▸ **Requirement**
Scan the records for the word "модернизация". Copy each line that includes it.

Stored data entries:
BEGIN

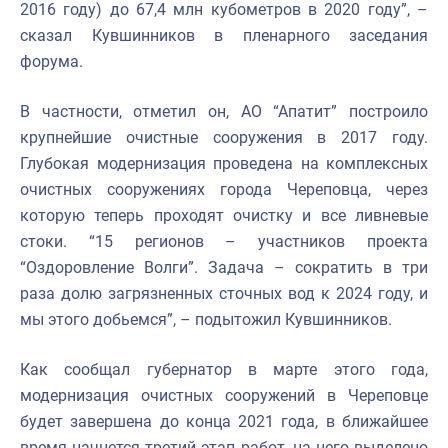
2016 году) до 67,4 млн кубометров в 2020 году”, –
сказал Кувшинников в пленарного заседания
форума.
В частности, отметил он, АО “Апатит” построило
крупнейшие очистные сооружения в 2017 году.
Глубокая модернизация проведена на комплексных
очистных сооружениях города Череповца, через
которую теперь проходят очистку и все ливневые
стоки. “15 регионов – участников проекта
“Оздоровление Волги”. Задача – сократить в три
раза долю загрязненных сточных вод к 2024 году, и
мы этого добьемся”, – подытожил Кувшинников.
Как сообщал губернатор в марте этого года,
модернизация очистных сооружений в Череповце
будет завершена до конца 2021 года, в ближайшее
время начнется третий этап работ, на него выделено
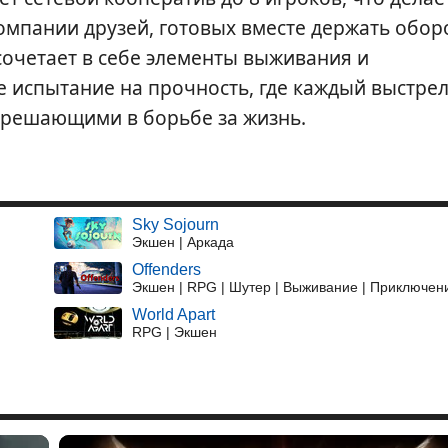
мпании друзей, готовых вместе держать обор
сочетает в себе элементы выживания и
е испытание на прочность, где каждый выстрел
ь решающими в борьбе за жизнь.
Sky Sojourn
Экшен | Аркада
Offenders
Экшен | RPG | Шутер | Выживание | Приключен
World Apart
RPG | Экшен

END

▸ **Response**
Глубокая модернизация проведена на комплексных
модернизация очистных сооружений в Череповце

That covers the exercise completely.